Nepal's Maoist Movement and Implications for India and China Nischal Nath Pandey
Pages: 175 pages
Price: Rs. 340
Sandwiched between China and India, Nepal has traditionally befriended both. Naturally its links to the south, nurtured carefully over a century and a half by the British, were stronger and deeper. Even though a trans-Himalayan nation, most of Nepal's population live in the south and its natural communication links, as well as the flow of its rivers are also in this direction. Historic ties, military to military links and a shared and open border have been powerful influences generating friendship between peoples and cordiality between governments of India and Nepal. Since the breach in India-China relations in the late 1950's this relationship also acquired a strategic dimension.
A study of the Maoist insurgency in Nepal has to be seen in the context of this backdrop. The book does well to highlight this and it is also where Nischal Pandey's study scores over other comparable work. One of Nepal's leading young strategic analyst today and the head for over a year of its only strategic think tank, the Institution of Foreign Affairs, the author brings to the study not only his deep knowledge and understanding of the socio-economic backdrop of this insurgency, he does it also from a geo-strategic perspective. He narrates the history and evolution of the communist movement in Nepal, situates it in the political milieu of today and only then begins to draw implications for India and China of current developments in the country.
Democracy did not come easily to Nepal. Even though an attempt was made in early 1960's, it was soon replaced by a guided democracy called the Panchayati Raj. This was inadequate of course, but it could have provided lessons for the future. When popular government did emerge with the end of the Cold War in 1990, it proved far from satisfactory. Kleptocracy may be a better word to describe the nature of governments that followed, even though there was some economic progress, brought about largely by generous grants from international donors.
This state of affairs aroused initial expectations in the people but delivered little. This is what Prachanda and Baburam Bhattarai and the Communist Party of Nepal (United People's Front) successfully exploited when they launched their armed insurgency in February 1996, with a forty point Charter of demands. It is necessary to remember that the first nine of these were largely directed against India.
The book does several things and does them rather well. It highlights the reasons for the emergence of insurgency. It traces its early history and development. Explodes the myth that lack of development caused it to entrench itself in Rolpa and Rukun in the mid west, for indeed these are not the poorest of Nepal's regions.
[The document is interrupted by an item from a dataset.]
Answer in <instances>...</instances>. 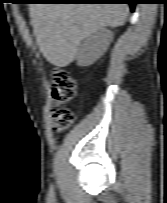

He explains some of the early actions of the Maoists and their modus operandi. Highlights the fact that in the early stages the only weapons they had were the Khukris, the traditional Nepalese close quarter weapon, graduating later to pt 303 rifles and now to the INSAS and the M-16. Finally, he compares it to two insurgencies of Asia in Myanmar and Vietnam and draws some very apt lessons. By doing all this he provides a unique perspective and admirable analysis to this strange conflict in the HimalayanKingdom. A war that has till now claimed close to fourteen thousand lives.
Of more fundamental interest to the reader are the last two chapters, on implications of this insurgency for India and China. It may be useful to consider the latter first. China's interest, given the memory of the Khampa rebellion, is to see that US military presence and influence remain far from its vulnerable southern flank. It is thus ready to extend whatever support may be necessary to the regime in Kathmandu to undermine this presence. Also, having a so-called Maoist rebellion here, when Maoism has vanished from China, is not a favourable development at all and can raise problems to the totalitarian regime in Beijing that has no popular mandate.
On India, the author draws attention to "twelve grave consequences" for New Delhi. Some of these are valid, but of major interest are two particular issues. First, is that a prolonged conflict in this country of 24 million people could turn it in to a "failed state", for all that it connotes for some of the poorest and ill governed provinces in adjoining India. Second, is the spread of violent Marxism. With a thriving Marxist insurgency going on already in many parts of central India the possibility of further linkages across borders has grave consequences for all of South Asia. For India in particular, it fundamentally jeopardises the enormous all round progress recently made in the country.
It is in this context that Indian government's utter policy paralysis in Nepal is astounding to say the least. India does not have to side with any of the three principal players in Nepal, the King (and the Army), the political parties or the Maoists, all with blemished records. It has to firmly align only with its own national interests.In the short term this will necessarily be with that group which can provide a firm stand against Marxist political violence.Having assisted Nepal to achieve that goal first, to then help it build a stable democracy, according to the wishes and genius of the Nepalese people themselves, whatever form that may then take.